Cool Whip is a case study in industrial foods. Whipping cream, on the other hand, is the epitome of French confectionery.
How could they be the same? Or even remotely similar?
In short, they don’t have many similarities. But that’s a bold simplification, as we reach for them in the grocery store to bake similar stuff.
We’ll answer all your questions about the differences between cool whip and whipping cream. Furthermore, we’ll branch out to their similarities as well.
Come along, and share our culinary curiosity about these two baking staples; one ancient, and one modern.
Whipping cream vs Cool Whip
Aside from their similar uses, Cool Whip and whipped cream couldn’t be further from each other.
Cool Whip is a vegetable fat-based substance and that’s not much of a “cream” in the classical sense.
On the other hand, whipped cream has been used for centuries, originating from French cooking. It’s derived from animal fat and milk and is either sold in an aerosol bottle or a carton.
Today’s confectioners use whipped cream for topping baked goods, but some prefer to use Cool Whip when it’s folded into the cakes and pastries.
Another striking similarity is that Cool Whip has more artificial ingredients like high-fructose corn syrup, additives, stabilizers, and a combination of vegetable oils.
Meanwhile, you can fix up fresh whipping cream by simply beating heavy cream straight from the box. The flavoring is entirely up to you; some vanilla, icing sugar, or any other additions are optional.
Whipped Cream – The Basics
We can’t decide on the whipped cream vs. Cool Whip battle without knowing the basics. So let’s get on with it!
- Whipping cream must contain at least 36% milk fat.
- Heavy cream is the same as whipping cream.
- It’s used as a creaming agent in savory dishes.
- In baking, whipped cream is a topping or filling.
What is whipped cream made of?
Whipping cream is a relatively clear cooking ingredient; it’s made from milk, sugar, and some vanilla.
Despite the high-fat content, the texture is light and fluffy. When done right, it’s like eating marshmallow clouds.
The sugar content in whipped cream is significantly higher than in Cool Whip, and so are the calories.
Its history dates back to the 16th century and ever since it has been a staple in modernist cuisine. (*)
Now let’s compare this to Cool Whip.
A 101 on Cool Whip
As opposed to milk-heavy whipped cream, Cool Whip was originally dairy free. Even today, it’s made of corn syrup and vegetable oil.
Since 1966, it has been in every American household. As one of the first convenience foods, it was mainly a topping.

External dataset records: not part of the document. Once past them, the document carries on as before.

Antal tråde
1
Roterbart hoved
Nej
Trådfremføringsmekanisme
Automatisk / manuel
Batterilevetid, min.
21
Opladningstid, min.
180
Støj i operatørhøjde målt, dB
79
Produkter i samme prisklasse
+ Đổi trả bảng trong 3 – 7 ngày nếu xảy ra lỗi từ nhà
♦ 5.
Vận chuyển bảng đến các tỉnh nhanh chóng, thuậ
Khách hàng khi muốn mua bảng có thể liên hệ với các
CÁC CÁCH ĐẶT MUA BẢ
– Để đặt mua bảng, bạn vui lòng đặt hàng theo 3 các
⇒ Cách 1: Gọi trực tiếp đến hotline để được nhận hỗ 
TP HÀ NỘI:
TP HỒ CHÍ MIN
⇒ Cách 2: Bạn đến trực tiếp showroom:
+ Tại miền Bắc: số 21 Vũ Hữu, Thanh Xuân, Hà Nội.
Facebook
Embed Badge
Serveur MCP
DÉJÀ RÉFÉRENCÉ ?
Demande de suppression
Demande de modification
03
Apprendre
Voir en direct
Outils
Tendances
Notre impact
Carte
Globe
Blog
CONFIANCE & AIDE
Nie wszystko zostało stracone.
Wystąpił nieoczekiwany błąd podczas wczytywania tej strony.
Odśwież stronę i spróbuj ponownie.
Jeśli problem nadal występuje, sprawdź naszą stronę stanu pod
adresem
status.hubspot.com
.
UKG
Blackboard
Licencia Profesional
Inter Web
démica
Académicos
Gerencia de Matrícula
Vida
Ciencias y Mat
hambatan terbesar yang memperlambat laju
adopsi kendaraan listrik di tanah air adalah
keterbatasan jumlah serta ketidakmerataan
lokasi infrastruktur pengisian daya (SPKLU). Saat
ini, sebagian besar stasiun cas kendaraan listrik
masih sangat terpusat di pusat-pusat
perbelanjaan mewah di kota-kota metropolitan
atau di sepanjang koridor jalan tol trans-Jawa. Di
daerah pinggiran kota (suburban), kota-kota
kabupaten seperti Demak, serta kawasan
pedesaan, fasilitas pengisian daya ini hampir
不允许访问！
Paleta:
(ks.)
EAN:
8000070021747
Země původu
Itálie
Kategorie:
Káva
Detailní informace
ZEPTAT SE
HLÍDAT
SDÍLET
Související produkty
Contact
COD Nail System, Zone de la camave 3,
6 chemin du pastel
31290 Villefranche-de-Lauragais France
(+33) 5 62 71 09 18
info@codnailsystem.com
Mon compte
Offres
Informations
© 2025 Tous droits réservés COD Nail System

Ever since, it’s been a dieter’s dream, with much fewer calories and carbohydrates than whipped cream. Furthermore, there’s an entirely sugar-free line of it.
Despite the heavier texture, it stays fluffy for hours on end, even without refrigeration. However, it isn’t dairy-free anymore; there’s some skimmed milk in it.
Cool whip and whipped cream are not the same, but they share some similar properties.
Similarities Between Cool Whip and Whipped Cream
Whipped cream from an aerosol spray bottle is not much different from Cool Whip.
- They can be beaten into the desired consistency, creamy in texture, and sweet in taste.
- Perfect for decorating sweets, cakes, or top ice creams.
- They are the two most popular toppings available.
- Both are airy, light, and fluffy with high-fat content.
The main differences between Cool Whip and whipped cream
To choose Cool Whip or whipped cream, let’s see what sets them apart: (*)
- Cool Whip is best used frozen.
- Whipped cream can be homemade with a few simple ingredients.
- Cool Whip has many additives and artificial ingredients.
- Whipping cream has more calories.
- As a processed food, Cool Whip has a longer shelf life.
- In savory dishes, you can use whipped cream, but not Cool Whip.
We usually cover all your questions, so let’s see the most frequently asked ones.
As a combination of corn syrup, vegetable oils, and skim milk, Cool Whip is far from healthy. Still, some deserts call for it; hot brownies, bakeries to fill with durable creams.
As natural, traditional, and delicious as it is, whipping cream doesn’t suit every sweet or baked good. Still, to cream up or thicken savory dishes, Cool Whip is not an option.
Knowing the difference between Cool Whip and whipping cream is a must for avid home-bakers.
We prefer the real deal, whipped cream, whenever possible. But to top our favorite, a hot brownie, Cool Whip is a much better choice; it will stay firm for hours despite the heat.